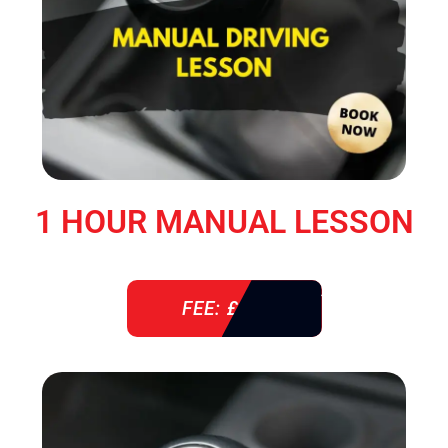
1 HOUR MANUAL LESSON
FEE: £ 38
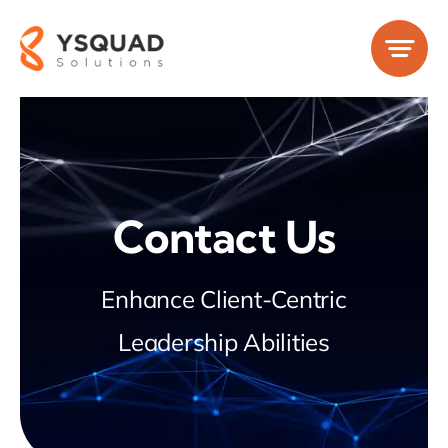
Skip
to
content
Contact Us
Enhance Client-Centric
Leadership Abilities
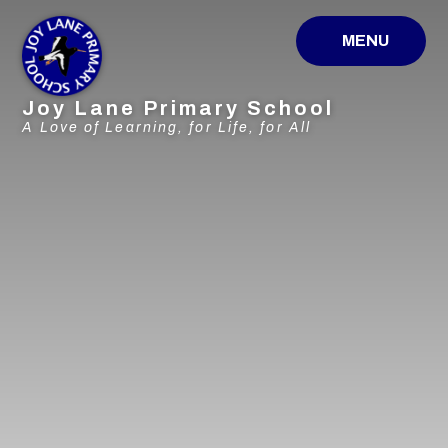
Skip to content ↓
MENU
Joy Lane Primary School
A Love of Learning, for Life, for All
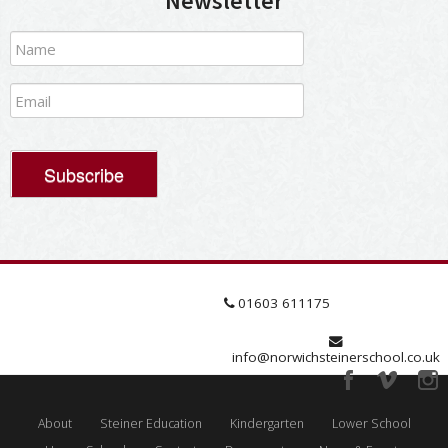
Newsletter
01603 611175
info@norwichsteinerschool.co.uk
About
Steiner Education
Kindergarten
Lower School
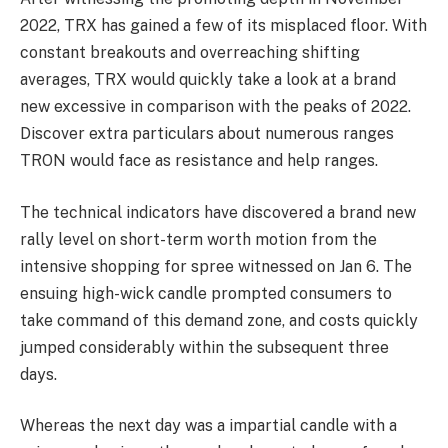
2022, TRX has gained a few of its misplaced floor. With
constant breakouts and overreaching shifting
averages, TRX would quickly take a look at a brand
new excessive in comparison with the peaks of 2022.
Discover extra particulars
about numerous ranges
TRON would face as resistance and help ranges.
The technical indicators have discovered a brand new
rally level on short-term worth motion from the
intensive shopping for spree witnessed on Jan 6. The
ensuing high-wick candle prompted consumers to
take command of this demand zone, and costs quickly
jumped considerably within the subsequent three
days.
Whereas the next day was a impartial candle with a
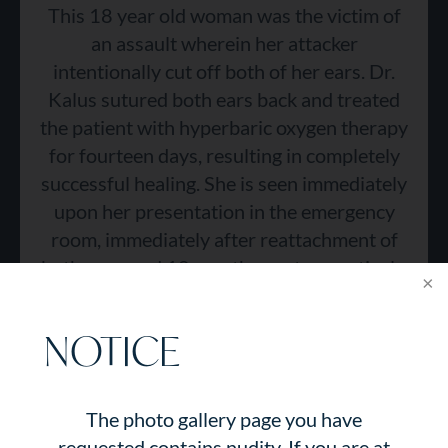
This 18 year old woman was the victim of
an assault wherein her attacker
intentionally cut off both of her ears. Dr.
Kalus sutured both ears back and treated
the patient with hyperbaric oxygen therapy
for fourteen days, resulting in completely
successful healing. She is seen immediately
upon her presentation in the emergency
room, immediately after reattachment of
both ears, and 18 months post-operatively.
NOTICE
The photo gallery page you have
requested contains nudity. If you are at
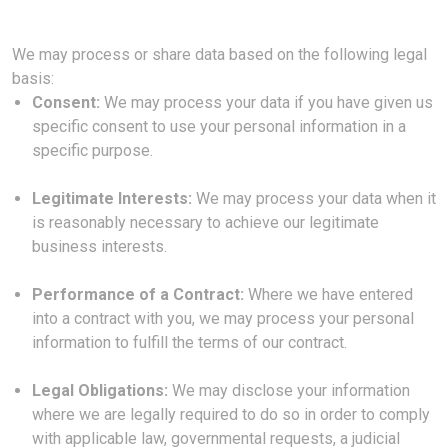
We may process or share data based on the following legal
basis:
Consent:
We may process your data if you have given us
specific consent to use your personal information in a
specific purpose.
Legitimate Interests:
We may process your data when it
is reasonably necessary to achieve our legitimate
business interests.
Performance of a Contract:
Where we have entered
into a contract with you, we may process your personal
information to fulfill the terms of our contract.
Legal Obligations:
We may disclose your information
where we are legally required to do so in order to comply
with applicable law, governmental requests, a judicial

---

In the entries above, find each line with "your" and copy it.

PROBLEM SOLUTION:
We may process your data if you have given us
specific consent to use your personal information in a
We may process your data when it
into a contract with you, we may process your personal
We may disclose your information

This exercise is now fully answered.